Just wait until they find out the bottled water is contaminated too.
You can read the full article at WSWS or below:
The public health crisis in New Jersey’s largest city continues to escalate, as tests last week once again showed that Newark residents remain exposed to high levels of lead in drinking water, even with filters distributed at the end of 2018 under a program ostensibly aimed at reducing exposure to the neurotoxin.
On Monday, the city began handing out bottled water to residents at four locations for those living in the affected areas of Newark. Anger mounted as some residents were turned away, declared ineligible or given the dubious filters rather than clean bottled water. Others left in frustration, unwilling to wait in hours-long lines.
“The water problem in Newark is getting real bad, almost like Flint, Michigan,” Newark resident Faith Davis told CBS2 News while in line for water Monday. “Something should’ve been done a long time ago and they should’ve let us know.” City officials knew that high levels of lead had been detected in drinking fountains at public school buildings as early as 2010 and discovered elevated lead levels after citywide testing of home taps began in 2017.
Indeed, many of the experiences in Flint, the most notorious example of government officials criminally conspiring to allow poisoned water to be sold to residents, are being repeated in Newark. Even five years after the crisisbegan in that city, Flint residents are still fighting for clean water.

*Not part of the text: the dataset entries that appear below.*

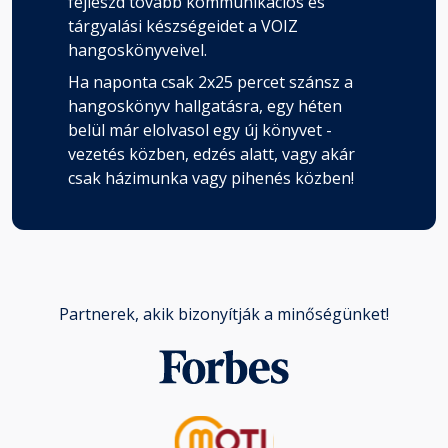
fejleszd tovább kommunikációs és
tárgyalási készségeidet a VOIZ
hangoskönyveivel.
Ha naponta csak 2x25 percet szánsz a
hangoskönyv hallgatásra, egy héten
belül már elolvasol egy új könyvet -
vezetés közben, edzés alatt, vagy akár
csak házimunka vagy pihenés közben!
Partnerek, akik bizonyítják a minőségünket!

Newark, like Flint, Michigan, has seen decades of disinvestment as its industrial base was gutted. Today it is one of the poorest big cities in the country. An estimated 37 percent of Newark families with children live below the poverty line. Poverty, together with an aging housing stock, are key indicators of lead exposure. These factors are also associated with higher rates of other environmentally triggered health problems like asthma, which is endemic in Newark.

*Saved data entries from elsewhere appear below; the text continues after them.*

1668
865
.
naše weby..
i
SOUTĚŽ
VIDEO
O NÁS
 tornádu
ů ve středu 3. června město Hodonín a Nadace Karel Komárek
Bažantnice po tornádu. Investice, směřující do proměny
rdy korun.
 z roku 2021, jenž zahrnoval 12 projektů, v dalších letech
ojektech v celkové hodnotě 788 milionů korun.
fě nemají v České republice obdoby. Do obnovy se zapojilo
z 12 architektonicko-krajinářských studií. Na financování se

Blood tests verify that a large percentage of children in Newark have been exposed to lead. Even small amounts in the bloodstream can cause lasting damage, especially in young children whose brain development can be impaired. Around a quarter of children under six in the city test positive for potentially harmful levels of blood lead.
The crisis in Newark emerged nearly a decade ago when tests revealed lead-laced drinking water in Newark Public School buildings at alarming levels. Authorities traced the source of the heavy metal to corrosion in the citywide network of transmission pipes, some of which date back to the 1880s, combined with failures to control the problem through chemical treatments at the Pequannock Water Treatment Plant. Tens of thousands of homes in Newark and neighboring communities receive their water from the Pequannock system.

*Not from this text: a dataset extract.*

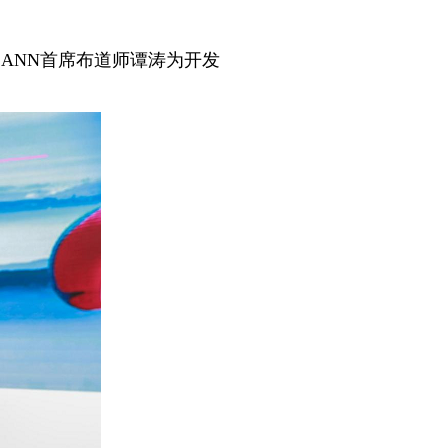
ANN首席布道师谭涛为开发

Throughout the most recent period, Newark’s Democratic mayor Ras Baraka and New Jersey’s governor Phil Murphy have sought to downplay and cover up the extent of the crisis. The city initially refused to release information about the extent of the danger. It was not until last October that Newark, amid a lawsuit by the environmental group National Resources Defense Council and Newark Education Workers Caucus, began distributing filters to affected residents.
The more I read about it, the more I feel like it was intentionally.